MASTERS OF THE MESSAGE
(7 of 25)
Beginning in late July, Penn made a series of four neuropersonality presentations to Clinton and the White House team at the regular Wednesday-night sessions. Where Morris talked a blue streak and presented his ideas as if they came from on high, Penn was soft-spoken, professorial. In the first meeting Penn outlined the issues of greatest concern to voters. The economy, cited as the pre-eminent concern of 60% of voters in 1992, was mentioned by only 20% of his sampling. At the top of Penn's list, along with chestnuts like crime prevention and the minimum wage, were such family issues as banning tobacco advertising aimed at children, imposing order in the schools, providing for aging parents and lengthening maternity leave.

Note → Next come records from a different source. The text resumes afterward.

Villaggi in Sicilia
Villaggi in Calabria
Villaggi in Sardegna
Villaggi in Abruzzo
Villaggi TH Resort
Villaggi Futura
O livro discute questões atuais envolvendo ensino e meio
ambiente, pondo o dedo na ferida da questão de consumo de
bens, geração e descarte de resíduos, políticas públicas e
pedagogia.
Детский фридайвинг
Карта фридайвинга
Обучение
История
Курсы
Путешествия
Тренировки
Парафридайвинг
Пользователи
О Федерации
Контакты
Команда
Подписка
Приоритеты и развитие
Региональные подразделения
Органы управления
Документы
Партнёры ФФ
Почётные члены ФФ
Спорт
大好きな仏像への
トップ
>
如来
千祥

In the second and third sessions, Penn described the personality types and life-styles of voters. Clinton voters watched mtv; Dole voters preferred Larry King. Clinton people liked rap, classical and Top 40 music, watched Friends and felt unsafe; Dole people owned guns, watched Home Improvement and listened to '70s music. Clinton did well with intuitive types and emotion-based people rather than fact-based people. The problem was that swing voters, by and large, were thinkers, not feelers. To win over these skeptics, who were sick and tired of grand schemes and unfulfilled promises, Clinton would have to make a strong statistical case for his record, then roll out a parade of bite-size, easily understood policies that could remake his image step by step by step.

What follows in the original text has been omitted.